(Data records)
================

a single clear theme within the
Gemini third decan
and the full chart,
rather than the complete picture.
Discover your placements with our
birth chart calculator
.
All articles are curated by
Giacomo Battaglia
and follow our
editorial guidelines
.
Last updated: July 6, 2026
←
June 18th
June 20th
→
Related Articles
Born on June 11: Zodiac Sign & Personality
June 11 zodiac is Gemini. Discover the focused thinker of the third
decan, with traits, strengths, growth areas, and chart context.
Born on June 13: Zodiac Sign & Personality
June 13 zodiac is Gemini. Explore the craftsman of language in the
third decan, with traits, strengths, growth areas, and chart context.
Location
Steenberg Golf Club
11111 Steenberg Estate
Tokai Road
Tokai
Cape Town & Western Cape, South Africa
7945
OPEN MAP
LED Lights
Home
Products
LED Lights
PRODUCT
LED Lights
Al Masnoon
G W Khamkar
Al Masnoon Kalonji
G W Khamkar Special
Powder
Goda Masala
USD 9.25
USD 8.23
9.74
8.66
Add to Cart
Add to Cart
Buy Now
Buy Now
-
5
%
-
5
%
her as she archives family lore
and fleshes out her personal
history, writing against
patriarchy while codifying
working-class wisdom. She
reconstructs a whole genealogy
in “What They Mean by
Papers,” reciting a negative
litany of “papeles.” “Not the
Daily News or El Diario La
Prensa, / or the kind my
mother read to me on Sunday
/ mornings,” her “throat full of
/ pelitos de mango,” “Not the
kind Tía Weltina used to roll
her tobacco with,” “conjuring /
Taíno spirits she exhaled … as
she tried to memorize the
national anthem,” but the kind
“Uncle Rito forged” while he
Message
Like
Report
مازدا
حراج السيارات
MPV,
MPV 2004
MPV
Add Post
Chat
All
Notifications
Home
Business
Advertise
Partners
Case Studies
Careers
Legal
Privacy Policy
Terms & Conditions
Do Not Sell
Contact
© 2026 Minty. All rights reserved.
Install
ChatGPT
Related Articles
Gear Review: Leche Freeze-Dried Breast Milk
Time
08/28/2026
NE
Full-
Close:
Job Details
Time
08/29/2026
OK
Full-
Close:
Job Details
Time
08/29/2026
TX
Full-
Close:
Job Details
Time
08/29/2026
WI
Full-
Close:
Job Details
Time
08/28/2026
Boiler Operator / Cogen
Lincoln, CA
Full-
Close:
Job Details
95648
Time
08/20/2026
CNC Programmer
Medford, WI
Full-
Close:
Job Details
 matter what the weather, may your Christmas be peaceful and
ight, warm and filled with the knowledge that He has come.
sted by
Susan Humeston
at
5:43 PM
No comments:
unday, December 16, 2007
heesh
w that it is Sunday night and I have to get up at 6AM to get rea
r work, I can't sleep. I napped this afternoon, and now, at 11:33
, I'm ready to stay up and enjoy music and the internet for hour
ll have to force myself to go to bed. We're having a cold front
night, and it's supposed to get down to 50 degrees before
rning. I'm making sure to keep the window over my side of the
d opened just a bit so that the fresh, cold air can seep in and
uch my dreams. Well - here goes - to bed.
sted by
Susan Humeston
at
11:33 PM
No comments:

================

§ Task to carry out: Each record above needs to be reproduced exactly as written.

§ Expected output:
a single clear theme within the
Gemini third decan
and the full chart,
rather than the complete picture.
Discover your placements with our
birth chart calculator
.
All articles are curated by
Giacomo Battaglia
and follow our
editorial guidelines
.
Last updated: July 6, 2026
←
June 18th
June 20th
→
Related Articles
Born on June 11: Zodiac Sign & Personality
June 11 zodiac is Gemini. Discover the focused thinker of the third
decan, with traits, strengths, growth areas, and chart context.
Born on June 13: Zodiac Sign & Personality
June 13 zodiac is Gemini. Explore the craftsman of language in the
third decan, with traits, strengths, growth areas, and chart context.
Location
Steenberg Golf Club
11111 Steenberg Estate
Tokai Road
Tokai
Cape Town & Western Cape, South Africa
7945
OPEN MAP
LED Lights
Home
Products
LED Lights
PRODUCT
LED Lights
Al Masnoon
G W Khamkar
Al Masnoon Kalonji
G W Khamkar Special
Powder
Goda Masala
USD 9.25
USD 8.23
9.74
8.66
Add to Cart
Add to Cart
Buy Now
Buy Now
-
5
%
-
5
%
her as she archives family lore
and fleshes out her personal
history, writing against
patriarchy while codifying
working-class wisdom. She
reconstructs a whole genealogy
in “What They Mean by
Papers,” reciting a negative
litany of “papeles.” “Not the
Daily News or El Diario La
Prensa, / or the kind my
mother read to me on Sunday
/ mornings,” her “throat full of
/ pelitos de mango,” “Not the
kind Tía Weltina used to roll
her tobacco with,” “conjuring /
Taíno spirits she exhaled … as
she tried to memorize the
national anthem,” but the kind
“Uncle Rito forged” while he
Message
Like
Report
مازدا
حراج السيارات
MPV,
MPV 2004
MPV
Add Post
Chat
All
Notifications
Home
Business
Advertise
Partners
Case Studies
Careers
Legal
Privacy Policy
Terms & Conditions
Do Not Sell
Contact
© 2026 Minty. All rights reserved.
Install
ChatGPT
Related Articles
Gear Review: Leche Freeze-Dried Breast Milk
Time
08/28/2026
NE
Full-
Close:
Job Details
Time
08/29/2026
OK
Full-
Close:
Job Details
Time
08/29/2026
TX
Full-
Close:
Job Details
Time
08/29/2026
WI
Full-
Close:
Job Details
Time
08/28/2026
Boiler Operator / Cogen
Lincoln, CA
Full-
Close:
Job Details
95648
Time
08/20/2026
CNC Programmer
Medford, WI
Full-
Close:
Job Details
 matter what the weather, may your Christmas be peaceful and
ight, warm and filled with the knowledge that He has come.
sted by
Susan Humeston
at
5:43 PM
No comments:
unday, December 16, 2007
heesh
w that it is Sunday night and I have to get up at 6AM to get rea
r work, I can't sleep. I napped this afternoon, and now, at 11:33
, I'm ready to stay up and enjoy music and the internet for hour
ll have to force myself to go to bed. We're having a cold front
night, and it's supposed to get down to 50 degrees before
rning. I'm making sure to keep the window over my side of the
d opened just a bit so that the fresh, cold air can seep in and
uch my dreams. Well - here goes - to bed.
sted by
Susan Humeston
at
11:33 PM
No comments:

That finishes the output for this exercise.